Dimitri disse em um murmúrio grave, sua voz parecia um pouco com a de Eros, mas era bem mais grave.
Marie estava com a cabeça recostada em seu peito como se não quisesse nem mesmo falar.
Quem estava doente? O gêmeo de Dimitri? Ou Linux? Ou outro possível parente que eu ainda não conheço?
– Esse é o normal dele.
Eros comentou em um riso sofrido, então seu pai suspirou assentindo.
– Sim, mas ele começou a vomitar de dor, então decidimos trazê-lo.
A voz de Marie era um fiapo naquele momento. Isso me fez perceber que realmente se tratava de Linux, já que aquele era claramente o estado de uma mãe em sofrimento pelo filho.
Me aproximei um pouco mais deles e apenas acenei com a mão com medo de ser desrespeitosa naquele momento difícil mas, me surpreendendo, Dimitri e Marie sorriram amenos para mim.
– Como vai, querida? Espero que Eros esteja te tratando bem.
Marie limpou o rosto com as costas das mãos sem que eu ao menos conseguisse chegar a ver suas lágrimas e me chamou para um abraço.

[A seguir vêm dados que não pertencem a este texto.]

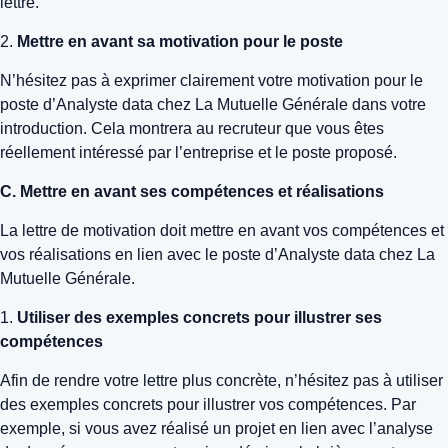
lettre.
2.
Mettre en avant sa motivation pour le poste
N’hésitez pas à exprimer clairement votre motivation pour le
poste d’Analyste data chez La Mutuelle Générale dans votre
introduction. Cela montrera au recruteur que vous êtes
réellement intéressé par l’entreprise et le poste proposé.
C. Mettre en avant ses compétences et réalisations
La lettre de motivation doit mettre en avant vos compétences et
vos réalisations en lien avec le poste d’Analyste data chez La
Mutuelle Générale.
1.
Utiliser des exemples concrets pour illustrer ses
compétences
Afin de rendre votre lettre plus concrète, n’hésitez pas à utiliser
des exemples concrets pour illustrer vos compétences. Par
exemple, si vous avez réalisé un projet en lien avec l’analyse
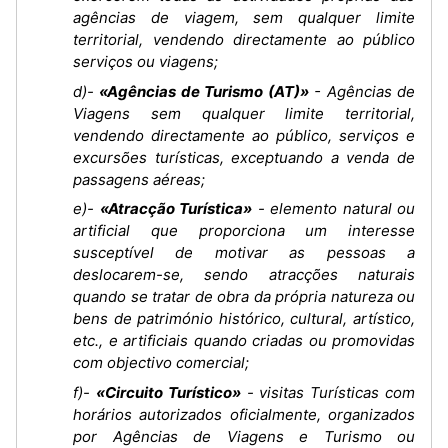
agências de viagem, sem qualquer limite
territorial, vendendo directamente ao público
serviços ou viagens;
d)-
«Agências de Turismo (AT)»
- Agências de
Viagens sem qualquer limite territorial,
vendendo directamente ao público, serviços e
excursões turísticas, exceptuando a venda de
passagens aéreas;
e)-
«Atracção Turística»
- elemento natural ou
artificial que proporciona um interesse
susceptível de motivar as pessoas a
deslocarem-se, sendo atracções naturais
quando se tratar de obra da própria natureza ou
bens de património histórico, cultural, artístico,
etc., e artificiais quando criadas ou promovidas
com objectivo comercial;
f)-
«Circuito Turístico»
- visitas Turísticas com
horários autorizados oficialmente, organizados
por Agências de Viagens e Turismo ou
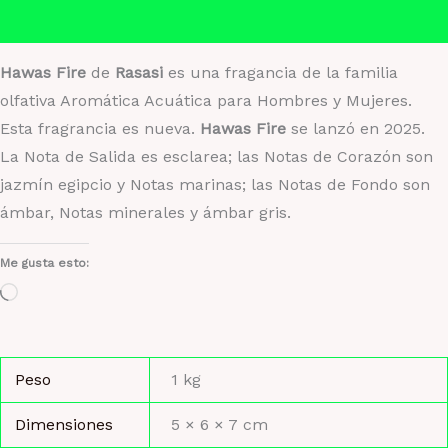
Valoraciones (0)
Hawas Fire
de
Rasasi
es una fragancia de la familia
olfativa Aromática Acuática para Hombres y Mujeres.
Esta fragrancia es nueva.
Hawas Fire
se lanzó en 2025.
La Nota de Salida es esclarea; las Notas de Corazón son
jazmín egipcio y Notas marinas; las Notas de Fondo son
ámbar, Notas minerales y ámbar gris.
Me gusta esto:
Cargando...
Peso
1 kg
Dimensiones
5 × 6 × 7 cm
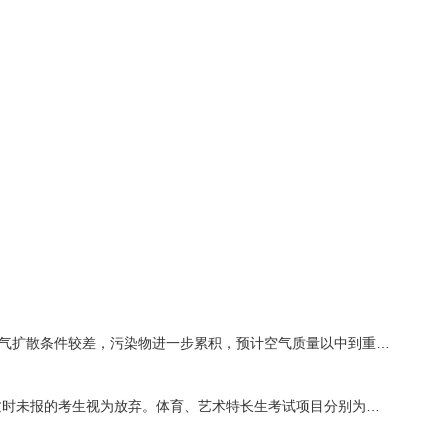
日，大气扩散条件较差，污染物进一步累积，预计空气质量以中到重…
闭，逾时未报的考生视为放弃。体育、艺术特长生考试项目分别为…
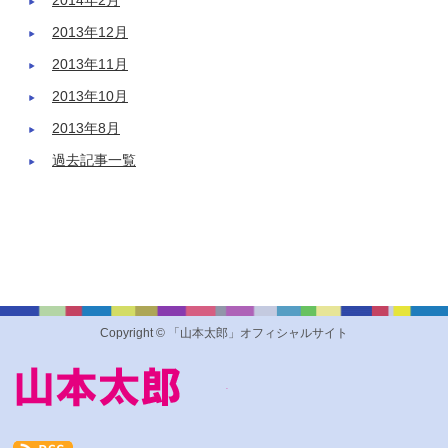
2014年2月
2013年12月
2013年11月
2013年10月
2013年8月
過去記事一覧
Copyright © 「山本太郎」オフィシャルサイト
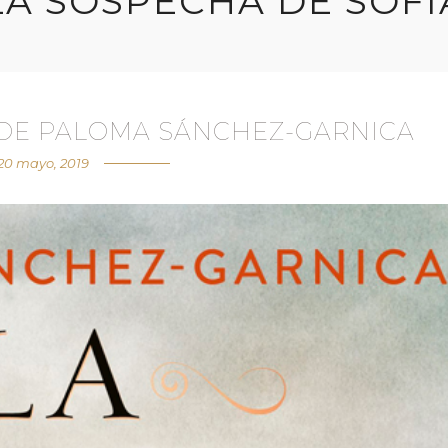
LA SOSPECHA DE SOFÍ
 DE PALOMA SÁNCHEZ-GARNICA
20 mayo, 2019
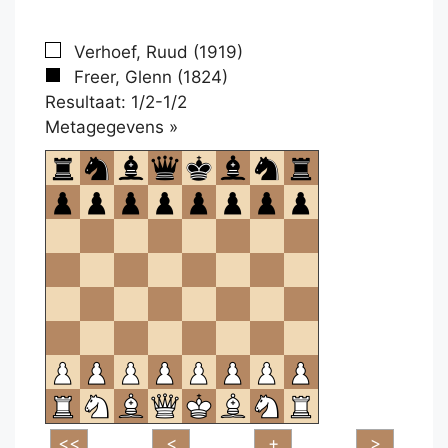
Verhoef, Ruud (1919)
Freer, Glenn (1824)
Resultaat: 1/2-1/2
Klikken
Metagegevens »
om
te
openen.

Aceitei aquele abraço de bom grado me sentindo até mesmo uma sanguessuga por ter me sentido tão mais revigorada após aquele gesto.
Não era o momento de me consolarem, e sim o contrário.
– Não se preocupe com isso. Como está Linux? É algum tipo de virose?
Perguntei apostando na opção de que era Linux quem estava internado, então todos me olharam um pouco surpresos mas foi a própria Marie quem quebrou o silêncio.
– Eros, por que você não vai com seu pai e seu tio verem o Linux enquanto eu converso com a Sophie?
Sugeriu ela.
Eros POV
Ao entrar naquele quarto de hospital, o melhor que o plano de saúde que eu pagava poderia oferecer ao meu irmão, eu senti meu estômago embrulhar ao que o cheiro de antisséptico invadiu minhas narinas como um soco bem dado.
Aquele som bem conhecido dos aparelhos e o frio característico de um quarto hospitalar, tudo me dava náuseas em um dejavú físico das coisas que eu mais queria esquecer.
– Linux...
Vi o rosto de maçãs e testa avermelhados de meu irmão, em suas narinas aquele tubinho de oxigênio, e ao lado de sua cama uma bolsa que eu bem já conhecia. Ele estava de sonda mais uma vez.
– Aderfaki!
Sua voz estava rouca, mas eu podia claramente entender seu grego que sempre foi muito melhor do que o meu.
Seus olhos se iluminaram ao me ver e eu corri até sua cama e o abracei me encolhendo em seus braços como se eu fosse o doente.
– O médico disse que...
Meu pai tentava dizer algo mas sua voz estava embargada, travada na garganta que parecia estar cheia de espinhos assim como a minha.
– Ele disse que a doença voltou a atacar meus rins e que dessa vez provavelmente eu vou precisar de transplante ou hemodiálise mais uma vez.
Linux foi quem deu a notícia com uma voz tranquila demais para quem estava com uma doença como aquela.
Não... não...
Passei as mãos pelos braços dele, meus olhos se embotando de lágrimas.
– Mas você estava bem! Os médicos não tinham dito que os tratamentos com os imunossupressores estavam dando certo?!
Afoito, busquei uma resposta em seus olhos escuros e ele sorriu tristonho.
– Eu não queria atrapalhar sua carreira.
Aquele comentário fez minhas mãos caírem em meu colo.
– Você mentiu?
Sophie POV
Lúpus eritematoso sistêmico.
Foi esse nome que Marie me deu. Um nome que não constava nos registros médicos de Linux, mas que ela foi verdadeira o suficiente para dizer que eles pagaram para apagar tudo de negativo sobre os meninos.
Doenças crônicas, neurodivergências, apenas deixando as coisas mais básicas.
Exceto para Eros. Ela não me disse o motivo e eu não quis pressioná-la mais do que ela já estava.
– Depois do estresse do sequestro... Linux, ele...
Os olhos sempre vividos e desafiantes da mãe de Eros pareceram perder o brilho ao falar daquilo.
O que realmente aconteceu naquele dia?